Task statement: Without including any pictures, write out the listing below exactly.

■ ■ ■ ■ ■ ■ ■

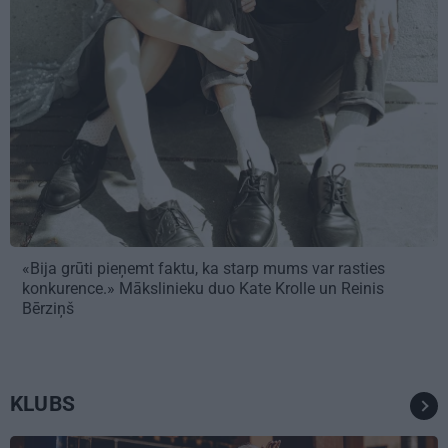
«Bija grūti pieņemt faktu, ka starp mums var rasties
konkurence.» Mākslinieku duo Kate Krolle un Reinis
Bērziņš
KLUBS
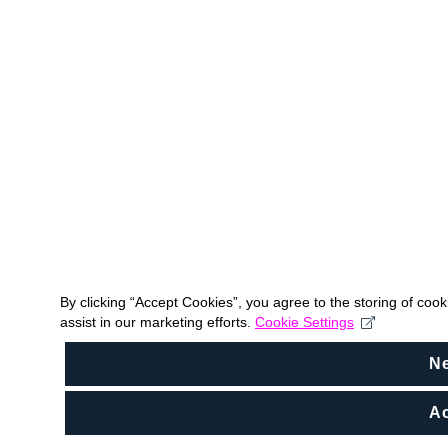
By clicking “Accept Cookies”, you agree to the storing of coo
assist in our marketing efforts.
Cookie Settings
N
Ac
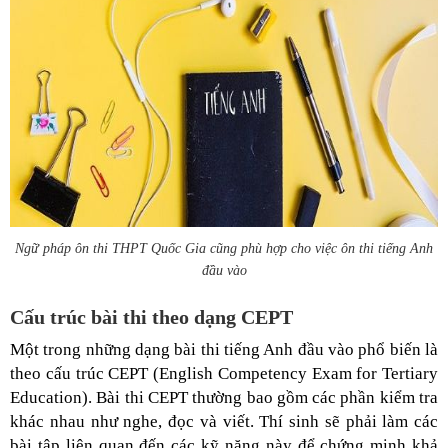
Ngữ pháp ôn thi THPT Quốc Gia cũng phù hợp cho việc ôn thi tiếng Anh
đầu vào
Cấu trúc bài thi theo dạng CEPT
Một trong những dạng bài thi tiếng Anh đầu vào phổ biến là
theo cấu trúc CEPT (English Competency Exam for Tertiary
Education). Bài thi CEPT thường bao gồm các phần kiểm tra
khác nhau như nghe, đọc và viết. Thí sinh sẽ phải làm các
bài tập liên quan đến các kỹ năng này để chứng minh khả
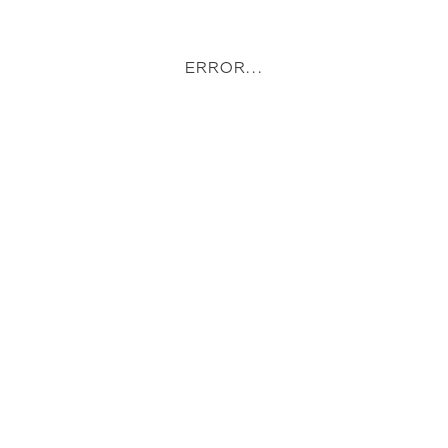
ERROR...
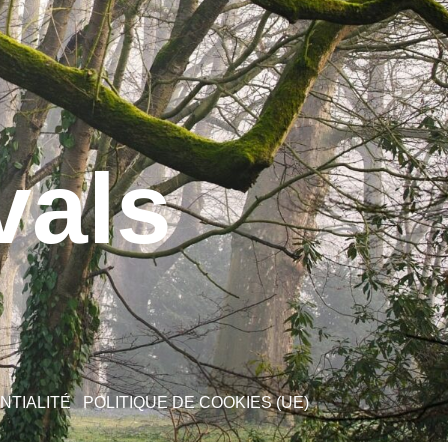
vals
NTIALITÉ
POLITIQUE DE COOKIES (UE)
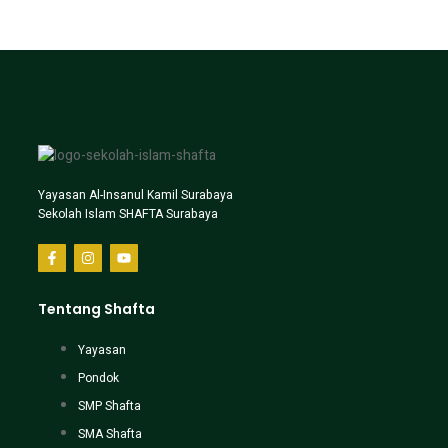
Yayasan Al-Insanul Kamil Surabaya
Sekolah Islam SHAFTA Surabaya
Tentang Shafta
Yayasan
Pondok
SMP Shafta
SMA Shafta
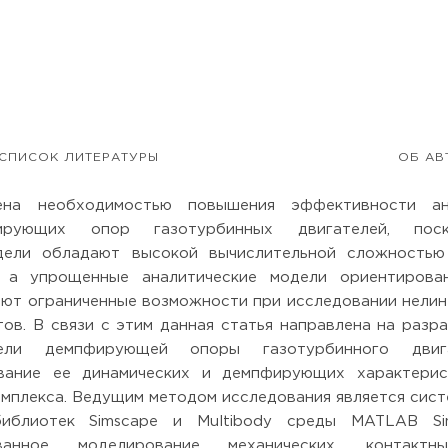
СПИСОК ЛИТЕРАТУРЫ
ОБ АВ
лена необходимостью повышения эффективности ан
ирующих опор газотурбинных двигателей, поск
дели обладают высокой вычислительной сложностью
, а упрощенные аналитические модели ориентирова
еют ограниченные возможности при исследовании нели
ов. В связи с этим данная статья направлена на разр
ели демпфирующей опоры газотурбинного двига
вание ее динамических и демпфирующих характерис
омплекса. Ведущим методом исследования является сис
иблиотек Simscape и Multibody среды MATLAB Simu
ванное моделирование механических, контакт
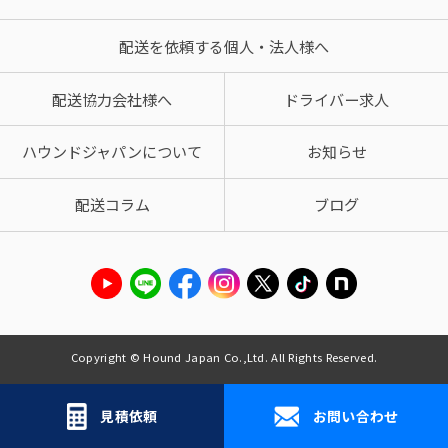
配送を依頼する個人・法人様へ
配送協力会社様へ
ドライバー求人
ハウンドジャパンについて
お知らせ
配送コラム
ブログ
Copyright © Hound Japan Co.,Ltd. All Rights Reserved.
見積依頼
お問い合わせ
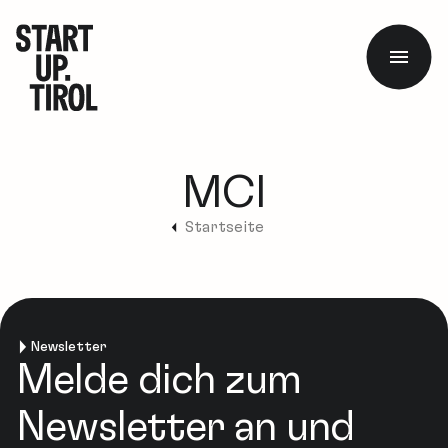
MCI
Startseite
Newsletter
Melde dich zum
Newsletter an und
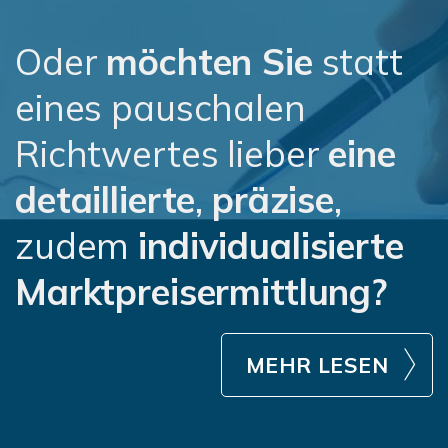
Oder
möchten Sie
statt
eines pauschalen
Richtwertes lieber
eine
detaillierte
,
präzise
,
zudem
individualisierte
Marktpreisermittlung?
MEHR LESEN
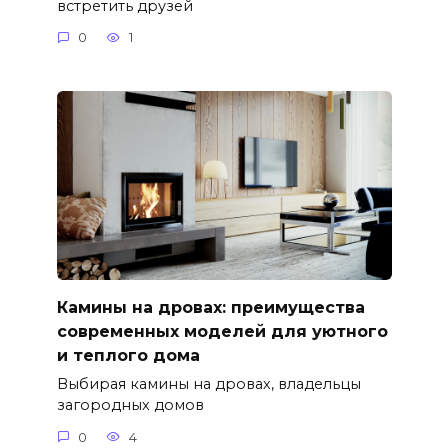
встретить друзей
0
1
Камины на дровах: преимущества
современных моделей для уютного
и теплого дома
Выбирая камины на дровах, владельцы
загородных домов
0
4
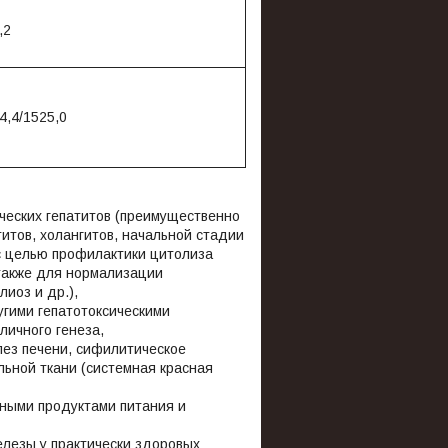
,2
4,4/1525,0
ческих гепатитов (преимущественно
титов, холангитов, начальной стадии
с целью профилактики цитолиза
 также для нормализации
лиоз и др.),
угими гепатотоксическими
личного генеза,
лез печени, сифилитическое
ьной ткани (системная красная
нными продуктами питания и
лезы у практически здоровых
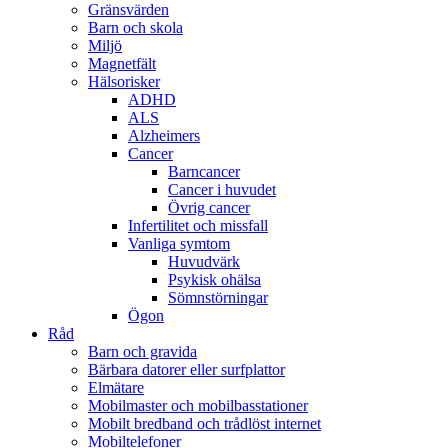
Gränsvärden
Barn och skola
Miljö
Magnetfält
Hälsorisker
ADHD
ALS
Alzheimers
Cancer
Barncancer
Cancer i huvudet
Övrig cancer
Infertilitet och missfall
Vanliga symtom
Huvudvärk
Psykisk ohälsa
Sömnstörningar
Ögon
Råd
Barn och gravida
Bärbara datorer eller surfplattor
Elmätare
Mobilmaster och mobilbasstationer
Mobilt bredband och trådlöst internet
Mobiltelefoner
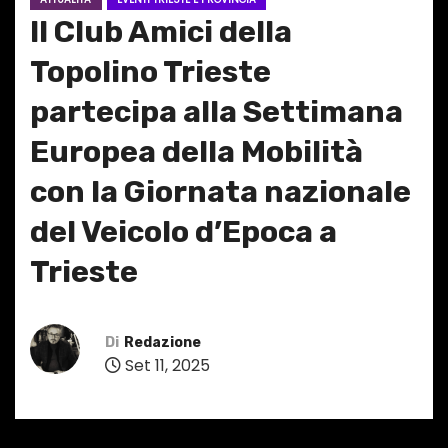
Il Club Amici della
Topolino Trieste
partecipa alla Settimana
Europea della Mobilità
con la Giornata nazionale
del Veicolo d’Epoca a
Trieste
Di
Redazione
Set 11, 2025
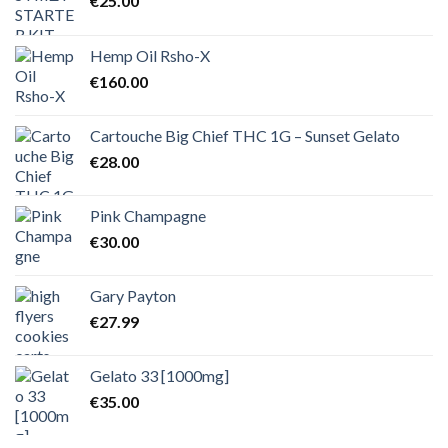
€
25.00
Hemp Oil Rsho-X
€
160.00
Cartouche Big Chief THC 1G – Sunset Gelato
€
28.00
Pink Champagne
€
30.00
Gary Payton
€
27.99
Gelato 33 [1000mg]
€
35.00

■ ■ ■ ■ ■ ■ ■

Answer box:
«Bija grūti pieņemt faktu, ka starp mums var rasties
konkurence.» Mākslinieku duo Kate Krolle un Reinis
Bērziņš
KLUBS
By clicking “Accept Cookies”, you agree to the storing of coo
assist in our marketing efforts.
Cookie Settings
N
Ac
Ngữ pháp ôn thi THPT Quốc Gia cũng phù hợp cho việc ôn thi tiếng Anh
đầu vào
Cấu trúc bài thi theo dạng CEPT
Một trong những dạng bài thi tiếng Anh đầu vào phổ biến là
theo cấu trúc CEPT (English Competency Exam for Tertiary
Education). Bài thi CEPT thường bao gồm các phần kiểm tra
khác nhau như nghe, đọc và viết. Thí sinh sẽ phải làm các
bài tập liên quan đến các kỹ năng này để chứng minh khả
ERROR...
vals
NTIALITÉ
POLITIQUE DE COOKIES (UE)
Yayasan Al-Insanul Kamil Surabaya
Sekolah Islam SHAFTA Surabaya
Tentang Shafta
Yayasan
Pondok
SMP Shafta
SMA Shafta
СПИСОК ЛИТЕРАТУРЫ
ОБ АВ
лена необходимостью повышения эффективности ан
ирующих опор газотурбинных двигателей, поск
дели обладают высокой вычислительной сложностью
, а упрощенные аналитические модели ориентирова
еют ограниченные возможности при исследовании нели
ов. В связи с этим данная статья направлена на разр
ели демпфирующей опоры газотурбинного двига
вание ее динамических и демпфирующих характерис
омплекса. Ведущим методом исследования является сис
иблиотек Simscape и Multibody среды MATLAB Simu
ванное моделирование механических, контакт
配送を依頼する個人・法人様へ
配送協力会社様へ
ドライバー求人
ハウンドジャパンについて
お知らせ
配送コラム
ブログ
Copyright © Hound Japan Co.,Ltd. All Rights Reserved.
見積依頼
お問い合わせ
MCI
Startseite
Newsletter
Melde dich zum
Newsletter an und
Oder
möchten Sie
statt
eines pauschalen
Richtwertes lieber
eine
detaillierte
,
präzise
,
zudem
individualisierte
Marktpreisermittlung?
MEHR LESEN
встретить друзей
0
1
Камины на дровах: преимущества
современных моделей для уютного
и теплого дома
Выбирая камины на дровах, владельцы
загородных домов
0
4
,2
4,4/1525,0
ческих гепатитов (преимущественно
титов, холангитов, начальной стадии
с целью профилактики цитолиза
 также для нормализации
лиоз и др.),
угими гепатотоксическими
личного генеза,
лез печени, сифилитическое
ьной ткани (системная красная
нными продуктами питания и
лезы у практически здоровых
Gränsvärden
Barn och skola
Miljö
Magnetfält
Hälsorisker
ADHD
ALS
Alzheimers
Cancer
Barncancer
Cancer i huvudet
Övrig cancer
Infertilitet och missfall
Vanliga symtom
Huvudvärk
Psykisk ohälsa
Sömnstörningar
Ögon
Råd
Barn och gravida
Bärbara datorer eller surfplattor
Elmätare
Mobilmaster och mobilbasstationer
Mobilt bredband och trådlöst internet
Mobiltelefoner
Il Club Amici della
Topolino Trieste
partecipa alla Settimana
Europea della Mobilità
con la Giornata nazionale
del Veicolo d’Epoca a
Trieste
Di
Redazione
Set 11, 2025
€
25.00
Hemp Oil Rsho-X
€
160.00
Cartouche Big Chief THC 1G – Sunset Gelato
€
28.00
Pink Champagne
€
30.00
Gary Payton
€
27.99
Gelato 33 [1000mg]
€
35.00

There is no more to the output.